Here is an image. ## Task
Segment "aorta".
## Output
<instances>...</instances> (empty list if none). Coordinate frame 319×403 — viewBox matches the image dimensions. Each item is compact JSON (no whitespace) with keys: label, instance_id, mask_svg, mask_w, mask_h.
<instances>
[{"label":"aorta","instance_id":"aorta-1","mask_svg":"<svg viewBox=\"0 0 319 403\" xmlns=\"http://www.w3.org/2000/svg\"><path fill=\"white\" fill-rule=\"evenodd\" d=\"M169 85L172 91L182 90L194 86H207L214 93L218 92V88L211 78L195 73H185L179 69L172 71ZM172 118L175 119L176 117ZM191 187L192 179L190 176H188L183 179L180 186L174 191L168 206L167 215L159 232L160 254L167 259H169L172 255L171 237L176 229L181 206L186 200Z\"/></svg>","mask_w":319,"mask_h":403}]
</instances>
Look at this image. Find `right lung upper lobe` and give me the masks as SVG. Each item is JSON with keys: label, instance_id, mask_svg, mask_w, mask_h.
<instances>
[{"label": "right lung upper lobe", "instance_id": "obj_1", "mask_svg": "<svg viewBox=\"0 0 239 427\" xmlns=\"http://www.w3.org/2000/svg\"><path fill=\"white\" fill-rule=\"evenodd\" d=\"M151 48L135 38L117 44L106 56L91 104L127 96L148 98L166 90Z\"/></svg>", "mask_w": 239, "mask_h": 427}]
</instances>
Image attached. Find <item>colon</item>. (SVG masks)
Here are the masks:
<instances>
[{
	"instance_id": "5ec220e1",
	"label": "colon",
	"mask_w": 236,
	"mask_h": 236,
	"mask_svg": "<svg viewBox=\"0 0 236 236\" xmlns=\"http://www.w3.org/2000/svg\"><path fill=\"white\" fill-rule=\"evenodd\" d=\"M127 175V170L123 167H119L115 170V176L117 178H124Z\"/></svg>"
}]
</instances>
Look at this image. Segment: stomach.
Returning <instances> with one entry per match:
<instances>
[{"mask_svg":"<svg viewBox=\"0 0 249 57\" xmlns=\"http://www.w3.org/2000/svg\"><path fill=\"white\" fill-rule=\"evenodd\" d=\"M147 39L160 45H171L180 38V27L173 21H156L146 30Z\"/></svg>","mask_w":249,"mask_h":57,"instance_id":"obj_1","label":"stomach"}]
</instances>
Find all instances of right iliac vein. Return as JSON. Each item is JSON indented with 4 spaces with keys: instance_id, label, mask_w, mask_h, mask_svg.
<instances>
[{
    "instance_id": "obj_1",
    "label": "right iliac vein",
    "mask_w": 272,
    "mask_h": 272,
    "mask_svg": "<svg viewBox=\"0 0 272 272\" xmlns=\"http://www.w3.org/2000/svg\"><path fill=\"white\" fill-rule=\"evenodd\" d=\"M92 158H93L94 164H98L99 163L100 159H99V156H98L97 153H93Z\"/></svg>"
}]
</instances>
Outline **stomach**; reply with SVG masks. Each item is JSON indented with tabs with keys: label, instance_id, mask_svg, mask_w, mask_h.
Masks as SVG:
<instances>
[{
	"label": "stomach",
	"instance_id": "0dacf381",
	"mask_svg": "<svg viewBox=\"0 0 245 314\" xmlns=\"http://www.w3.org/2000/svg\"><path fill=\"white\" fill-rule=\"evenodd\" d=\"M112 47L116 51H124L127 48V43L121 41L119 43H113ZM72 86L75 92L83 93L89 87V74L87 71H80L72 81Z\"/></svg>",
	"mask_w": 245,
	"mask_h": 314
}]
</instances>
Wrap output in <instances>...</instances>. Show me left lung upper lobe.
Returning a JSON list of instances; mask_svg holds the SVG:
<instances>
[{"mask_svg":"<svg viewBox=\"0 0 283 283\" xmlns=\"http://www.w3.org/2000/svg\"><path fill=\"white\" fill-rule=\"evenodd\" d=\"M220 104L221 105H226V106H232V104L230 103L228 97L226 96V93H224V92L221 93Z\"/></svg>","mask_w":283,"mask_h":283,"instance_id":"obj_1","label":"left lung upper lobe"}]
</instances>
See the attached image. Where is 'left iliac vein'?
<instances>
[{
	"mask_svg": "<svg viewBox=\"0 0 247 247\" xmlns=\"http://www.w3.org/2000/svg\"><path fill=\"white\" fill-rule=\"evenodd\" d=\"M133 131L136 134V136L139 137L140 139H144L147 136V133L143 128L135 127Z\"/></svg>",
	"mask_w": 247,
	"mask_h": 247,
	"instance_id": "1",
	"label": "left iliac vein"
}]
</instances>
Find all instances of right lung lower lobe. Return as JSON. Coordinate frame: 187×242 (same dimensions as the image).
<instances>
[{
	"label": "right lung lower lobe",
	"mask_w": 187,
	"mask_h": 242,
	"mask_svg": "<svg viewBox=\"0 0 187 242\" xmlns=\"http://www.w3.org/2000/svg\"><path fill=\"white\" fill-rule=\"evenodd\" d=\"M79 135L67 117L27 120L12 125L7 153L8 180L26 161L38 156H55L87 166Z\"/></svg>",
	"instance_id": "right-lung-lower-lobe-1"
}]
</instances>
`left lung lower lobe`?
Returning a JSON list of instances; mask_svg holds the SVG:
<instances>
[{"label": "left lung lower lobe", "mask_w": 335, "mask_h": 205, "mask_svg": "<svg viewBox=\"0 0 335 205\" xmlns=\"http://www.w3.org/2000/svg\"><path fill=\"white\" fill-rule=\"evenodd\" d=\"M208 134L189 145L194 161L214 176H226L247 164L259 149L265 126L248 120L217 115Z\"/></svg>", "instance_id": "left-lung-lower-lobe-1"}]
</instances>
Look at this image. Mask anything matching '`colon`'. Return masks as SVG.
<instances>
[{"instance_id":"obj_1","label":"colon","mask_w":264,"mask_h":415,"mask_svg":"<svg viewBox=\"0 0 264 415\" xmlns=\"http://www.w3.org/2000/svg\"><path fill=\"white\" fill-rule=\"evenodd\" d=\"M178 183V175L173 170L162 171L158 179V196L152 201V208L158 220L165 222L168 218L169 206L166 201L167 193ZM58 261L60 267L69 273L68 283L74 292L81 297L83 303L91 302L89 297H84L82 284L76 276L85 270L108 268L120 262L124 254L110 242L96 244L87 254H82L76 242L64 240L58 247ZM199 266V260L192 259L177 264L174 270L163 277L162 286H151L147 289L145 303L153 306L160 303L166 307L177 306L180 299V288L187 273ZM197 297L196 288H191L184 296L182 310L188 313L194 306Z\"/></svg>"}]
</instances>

WHAT YOU NEED TO DO => Copy down the complete data exactly as supplied.

RESPONSE =>
Here is an image. ## Task
Segment "aorta".
## Output
<instances>...</instances> (empty list if none). Coordinate frame 319×403 — viewBox matches the image dimensions. Each item is compact JSON (no whitespace) with keys: label, instance_id, mask_svg, mask_w, mask_h.
<instances>
[{"label":"aorta","instance_id":"aorta-1","mask_svg":"<svg viewBox=\"0 0 319 403\" xmlns=\"http://www.w3.org/2000/svg\"><path fill=\"white\" fill-rule=\"evenodd\" d=\"M169 85L172 91L182 90L194 86H207L214 93L218 92V88L211 78L195 73H185L179 69L172 71ZM172 118L175 119L176 117ZM191 187L192 179L190 176H188L183 179L180 186L174 191L168 206L167 215L159 232L160 254L167 259H169L172 255L171 237L176 229L181 206L186 200Z\"/></svg>","mask_w":319,"mask_h":403}]
</instances>
Look at this image. Find `right lung upper lobe` and give me the masks as SVG. Each item is JSON with keys: label, instance_id, mask_svg, mask_w, mask_h.
<instances>
[{"label": "right lung upper lobe", "instance_id": "obj_1", "mask_svg": "<svg viewBox=\"0 0 239 427\" xmlns=\"http://www.w3.org/2000/svg\"><path fill=\"white\" fill-rule=\"evenodd\" d=\"M151 48L135 38L117 44L106 56L91 104L127 96L148 98L166 90Z\"/></svg>", "mask_w": 239, "mask_h": 427}]
</instances>
Image attached. Find <item>colon</item>. (SVG masks)
Here are the masks:
<instances>
[{
	"instance_id": "5ec220e1",
	"label": "colon",
	"mask_w": 236,
	"mask_h": 236,
	"mask_svg": "<svg viewBox=\"0 0 236 236\" xmlns=\"http://www.w3.org/2000/svg\"><path fill=\"white\" fill-rule=\"evenodd\" d=\"M127 175V170L123 167H119L115 170V176L117 178H124Z\"/></svg>"
}]
</instances>
Look at this image. Segment: stomach.
Returning <instances> with one entry per match:
<instances>
[{"mask_svg":"<svg viewBox=\"0 0 249 57\" xmlns=\"http://www.w3.org/2000/svg\"><path fill=\"white\" fill-rule=\"evenodd\" d=\"M147 39L160 45H171L180 38V27L173 21H156L146 30Z\"/></svg>","mask_w":249,"mask_h":57,"instance_id":"obj_1","label":"stomach"}]
</instances>
Find all instances of right iliac vein. Return as JSON. Each item is JSON indented with 4 spaces with keys: instance_id, label, mask_w, mask_h, mask_svg.
<instances>
[{
    "instance_id": "obj_1",
    "label": "right iliac vein",
    "mask_w": 272,
    "mask_h": 272,
    "mask_svg": "<svg viewBox=\"0 0 272 272\" xmlns=\"http://www.w3.org/2000/svg\"><path fill=\"white\" fill-rule=\"evenodd\" d=\"M92 158H93L94 164H98L99 163L100 159H99V156H98L97 153H93Z\"/></svg>"
}]
</instances>
Outline **stomach**; reply with SVG masks. Each item is JSON indented with tabs with keys: label, instance_id, mask_svg, mask_w, mask_h.
Masks as SVG:
<instances>
[{
	"label": "stomach",
	"instance_id": "0dacf381",
	"mask_svg": "<svg viewBox=\"0 0 245 314\" xmlns=\"http://www.w3.org/2000/svg\"><path fill=\"white\" fill-rule=\"evenodd\" d=\"M112 47L116 51H124L127 48V43L121 41L119 43H113ZM72 86L75 92L83 93L89 87V74L87 71H80L72 81Z\"/></svg>",
	"mask_w": 245,
	"mask_h": 314
}]
</instances>
Wrap output in <instances>...</instances>. Show me left lung upper lobe.
Returning a JSON list of instances; mask_svg holds the SVG:
<instances>
[{"mask_svg":"<svg viewBox=\"0 0 283 283\" xmlns=\"http://www.w3.org/2000/svg\"><path fill=\"white\" fill-rule=\"evenodd\" d=\"M220 104L221 105H226V106H232V104L230 103L228 97L226 96V93H224V92L221 93Z\"/></svg>","mask_w":283,"mask_h":283,"instance_id":"obj_1","label":"left lung upper lobe"}]
</instances>
See the attached image. Where is 'left iliac vein'?
<instances>
[{
	"mask_svg": "<svg viewBox=\"0 0 247 247\" xmlns=\"http://www.w3.org/2000/svg\"><path fill=\"white\" fill-rule=\"evenodd\" d=\"M133 131L136 134V136L139 137L140 139H144L147 136V133L143 128L135 127Z\"/></svg>",
	"mask_w": 247,
	"mask_h": 247,
	"instance_id": "1",
	"label": "left iliac vein"
}]
</instances>
Find all instances of right lung lower lobe. Return as JSON. Coordinate frame: 187×242 (same dimensions as the image).
<instances>
[{
	"label": "right lung lower lobe",
	"mask_w": 187,
	"mask_h": 242,
	"mask_svg": "<svg viewBox=\"0 0 187 242\" xmlns=\"http://www.w3.org/2000/svg\"><path fill=\"white\" fill-rule=\"evenodd\" d=\"M79 135L67 117L27 120L12 125L7 153L8 180L26 161L38 156H55L87 166Z\"/></svg>",
	"instance_id": "right-lung-lower-lobe-1"
}]
</instances>
`left lung lower lobe`?
Returning a JSON list of instances; mask_svg holds the SVG:
<instances>
[{"label": "left lung lower lobe", "mask_w": 335, "mask_h": 205, "mask_svg": "<svg viewBox=\"0 0 335 205\" xmlns=\"http://www.w3.org/2000/svg\"><path fill=\"white\" fill-rule=\"evenodd\" d=\"M208 134L189 145L194 161L214 176H226L247 164L259 149L265 126L248 120L217 115Z\"/></svg>", "instance_id": "left-lung-lower-lobe-1"}]
</instances>
Look at this image. Mask anything matching '`colon`'. Return masks as SVG.
<instances>
[{"instance_id":"obj_1","label":"colon","mask_w":264,"mask_h":415,"mask_svg":"<svg viewBox=\"0 0 264 415\" xmlns=\"http://www.w3.org/2000/svg\"><path fill=\"white\" fill-rule=\"evenodd\" d=\"M178 183V175L173 170L162 171L158 179V196L152 201V208L158 220L165 222L168 218L169 206L166 201L167 193ZM58 261L60 267L69 273L68 283L74 292L81 297L83 303L91 302L89 297H84L82 284L76 276L85 270L108 268L120 262L124 254L110 242L96 244L87 254H82L76 242L64 240L58 247ZM199 266V260L192 259L177 264L174 270L163 277L162 286H151L147 289L145 303L153 306L160 303L166 307L177 306L180 299V288L187 273ZM197 297L196 288H191L184 296L182 310L188 313L194 306Z\"/></svg>"}]
</instances>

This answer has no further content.